**Extracted data**
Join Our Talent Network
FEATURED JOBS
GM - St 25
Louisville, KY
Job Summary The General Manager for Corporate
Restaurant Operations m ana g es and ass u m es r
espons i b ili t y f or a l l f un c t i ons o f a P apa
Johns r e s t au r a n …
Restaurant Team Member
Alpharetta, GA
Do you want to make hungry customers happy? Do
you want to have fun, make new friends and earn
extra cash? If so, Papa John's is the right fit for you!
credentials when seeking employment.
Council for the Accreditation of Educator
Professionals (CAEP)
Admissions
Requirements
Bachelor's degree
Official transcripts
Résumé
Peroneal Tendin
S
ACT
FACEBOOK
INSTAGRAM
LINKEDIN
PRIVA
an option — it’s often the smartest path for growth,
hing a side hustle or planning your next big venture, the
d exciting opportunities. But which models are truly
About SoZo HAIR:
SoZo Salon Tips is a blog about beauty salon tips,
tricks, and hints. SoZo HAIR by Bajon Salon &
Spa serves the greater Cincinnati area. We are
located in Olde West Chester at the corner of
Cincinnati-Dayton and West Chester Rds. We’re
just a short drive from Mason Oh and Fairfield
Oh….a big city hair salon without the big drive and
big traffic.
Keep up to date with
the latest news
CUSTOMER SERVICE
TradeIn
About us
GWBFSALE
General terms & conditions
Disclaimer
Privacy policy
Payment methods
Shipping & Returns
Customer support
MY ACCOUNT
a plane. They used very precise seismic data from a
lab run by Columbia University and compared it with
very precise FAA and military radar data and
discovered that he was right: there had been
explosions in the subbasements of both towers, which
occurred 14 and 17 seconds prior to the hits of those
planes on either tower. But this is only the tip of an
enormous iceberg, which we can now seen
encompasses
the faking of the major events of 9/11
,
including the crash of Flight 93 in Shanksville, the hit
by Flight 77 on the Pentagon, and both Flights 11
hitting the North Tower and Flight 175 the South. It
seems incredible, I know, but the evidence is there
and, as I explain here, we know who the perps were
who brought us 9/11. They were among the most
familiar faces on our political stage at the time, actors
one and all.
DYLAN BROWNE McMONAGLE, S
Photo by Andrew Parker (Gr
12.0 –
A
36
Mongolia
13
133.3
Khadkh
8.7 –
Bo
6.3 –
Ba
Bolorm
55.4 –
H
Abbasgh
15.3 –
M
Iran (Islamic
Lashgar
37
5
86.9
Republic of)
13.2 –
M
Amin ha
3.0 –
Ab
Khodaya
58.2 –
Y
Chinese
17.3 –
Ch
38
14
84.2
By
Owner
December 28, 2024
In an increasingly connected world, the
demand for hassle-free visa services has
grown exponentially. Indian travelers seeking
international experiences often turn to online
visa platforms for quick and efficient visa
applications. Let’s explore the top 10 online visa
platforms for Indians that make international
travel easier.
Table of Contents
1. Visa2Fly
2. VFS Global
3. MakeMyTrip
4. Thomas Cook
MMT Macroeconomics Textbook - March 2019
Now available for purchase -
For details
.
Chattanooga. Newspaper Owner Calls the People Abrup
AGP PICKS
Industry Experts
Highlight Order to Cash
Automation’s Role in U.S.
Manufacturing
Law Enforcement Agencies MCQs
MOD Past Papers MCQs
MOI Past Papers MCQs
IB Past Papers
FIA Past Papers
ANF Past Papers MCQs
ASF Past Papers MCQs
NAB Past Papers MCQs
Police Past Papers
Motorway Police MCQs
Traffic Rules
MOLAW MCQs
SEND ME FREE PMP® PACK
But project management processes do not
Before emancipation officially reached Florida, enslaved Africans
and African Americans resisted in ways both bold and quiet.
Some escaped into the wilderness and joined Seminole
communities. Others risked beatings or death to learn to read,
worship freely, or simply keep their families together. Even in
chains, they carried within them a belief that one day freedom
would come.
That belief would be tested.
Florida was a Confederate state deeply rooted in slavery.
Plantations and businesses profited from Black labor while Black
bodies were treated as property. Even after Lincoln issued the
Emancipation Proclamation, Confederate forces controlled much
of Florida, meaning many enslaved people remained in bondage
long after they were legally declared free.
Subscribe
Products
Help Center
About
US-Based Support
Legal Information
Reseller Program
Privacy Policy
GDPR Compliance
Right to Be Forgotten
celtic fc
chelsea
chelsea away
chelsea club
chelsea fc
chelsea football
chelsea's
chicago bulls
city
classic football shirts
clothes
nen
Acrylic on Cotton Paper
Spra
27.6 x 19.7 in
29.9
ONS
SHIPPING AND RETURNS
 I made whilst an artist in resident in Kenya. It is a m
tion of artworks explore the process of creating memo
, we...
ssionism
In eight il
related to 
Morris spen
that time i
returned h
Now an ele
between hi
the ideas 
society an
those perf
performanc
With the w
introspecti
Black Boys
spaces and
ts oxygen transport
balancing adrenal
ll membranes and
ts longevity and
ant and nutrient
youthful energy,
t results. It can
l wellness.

**Problem**
Every entry should be output again exactly as written.

**Exercise response**
Join Our Talent Network
FEATURED JOBS
GM - St 25
Louisville, KY
Job Summary The General Manager for Corporate
Restaurant Operations m ana g es and ass u m es r
espons i b ili t y f or a l l f un c t i ons o f a P apa
Johns r e s t au r a n …
Restaurant Team Member
Alpharetta, GA
Do you want to make hungry customers happy? Do
you want to have fun, make new friends and earn
extra cash? If so, Papa John's is the right fit for you!
credentials when seeking employment.
Council for the Accreditation of Educator
Professionals (CAEP)
Admissions
Requirements
Bachelor's degree
Official transcripts
Résumé
Peroneal Tendin
S
ACT
FACEBOOK
INSTAGRAM
LINKEDIN
PRIVA
an option — it’s often the smartest path for growth,
hing a side hustle or planning your next big venture, the
d exciting opportunities. But which models are truly
About SoZo HAIR:
SoZo Salon Tips is a blog about beauty salon tips,
tricks, and hints. SoZo HAIR by Bajon Salon &
Spa serves the greater Cincinnati area. We are
located in Olde West Chester at the corner of
Cincinnati-Dayton and West Chester Rds. We’re
just a short drive from Mason Oh and Fairfield
Oh….a big city hair salon without the big drive and
big traffic.
Keep up to date with
the latest news
CUSTOMER SERVICE
TradeIn
About us
GWBFSALE
General terms & conditions
Disclaimer
Privacy policy
Payment methods
Shipping & Returns
Customer support
MY ACCOUNT
a plane. They used very precise seismic data from a
lab run by Columbia University and compared it with
very precise FAA and military radar data and
discovered that he was right: there had been
explosions in the subbasements of both towers, which
occurred 14 and 17 seconds prior to the hits of those
planes on either tower. But this is only the tip of an
enormous iceberg, which we can now seen
encompasses
the faking of the major events of 9/11
,
including the crash of Flight 93 in Shanksville, the hit
by Flight 77 on the Pentagon, and both Flights 11
hitting the North Tower and Flight 175 the South. It
seems incredible, I know, but the evidence is there
and, as I explain here, we know who the perps were
who brought us 9/11. They were among the most
familiar faces on our political stage at the time, actors
one and all.
DYLAN BROWNE McMONAGLE, S
Photo by Andrew Parker (Gr
12.0 –
A
36
Mongolia
13
133.3
Khadkh
8.7 –
Bo
6.3 –
Ba
Bolorm
55.4 –
H
Abbasgh
15.3 –
M
Iran (Islamic
Lashgar
37
5
86.9
Republic of)
13.2 –
M
Amin ha
3.0 –
Ab
Khodaya
58.2 –
Y
Chinese
17.3 –
Ch
38
14
84.2
By
Owner
December 28, 2024
In an increasingly connected world, the
demand for hassle-free visa services has
grown exponentially. Indian travelers seeking
international experiences often turn to online
visa platforms for quick and efficient visa
applications. Let’s explore the top 10 online visa
platforms for Indians that make international
travel easier.
Table of Contents
1. Visa2Fly
2. VFS Global
3. MakeMyTrip
4. Thomas Cook
MMT Macroeconomics Textbook - March 2019
Now available for purchase -
For details
.
Chattanooga. Newspaper Owner Calls the People Abrup
AGP PICKS
Industry Experts
Highlight Order to Cash
Automation’s Role in U.S.
Manufacturing
Law Enforcement Agencies MCQs
MOD Past Papers MCQs
MOI Past Papers MCQs
IB Past Papers
FIA Past Papers
ANF Past Papers MCQs
ASF Past Papers MCQs
NAB Past Papers MCQs
Police Past Papers
Motorway Police MCQs
Traffic Rules
MOLAW MCQs
SEND ME FREE PMP® PACK
But project management processes do not
Before emancipation officially reached Florida, enslaved Africans
and African Americans resisted in ways both bold and quiet.
Some escaped into the wilderness and joined Seminole
communities. Others risked beatings or death to learn to read,
worship freely, or simply keep their families together. Even in
chains, they carried within them a belief that one day freedom
would come.
That belief would be tested.
Florida was a Confederate state deeply rooted in slavery.
Plantations and businesses profited from Black labor while Black
bodies were treated as property. Even after Lincoln issued the
Emancipation Proclamation, Confederate forces controlled much
of Florida, meaning many enslaved people remained in bondage
long after they were legally declared free.
Subscribe
Products
Help Center
About
US-Based Support
Legal Information
Reseller Program
Privacy Policy
GDPR Compliance
Right to Be Forgotten
celtic fc
chelsea
chelsea away
chelsea club
chelsea fc
chelsea football
chelsea's
chicago bulls
city
classic football shirts
clothes
nen
Acrylic on Cotton Paper
Spra
27.6 x 19.7 in
29.9
ONS
SHIPPING AND RETURNS
 I made whilst an artist in resident in Kenya. It is a m
tion of artworks explore the process of creating memo
, we...
ssionism
In eight il
related to 
Morris spen
that time i
returned h
Now an ele
between hi
the ideas 
society an
those perf
performanc
With the w
introspecti
Black Boys
spaces and
ts oxygen transport
balancing adrenal
ll membranes and
ts longevity and
ant and nutrient
youthful energy,
t results. It can
l wellness.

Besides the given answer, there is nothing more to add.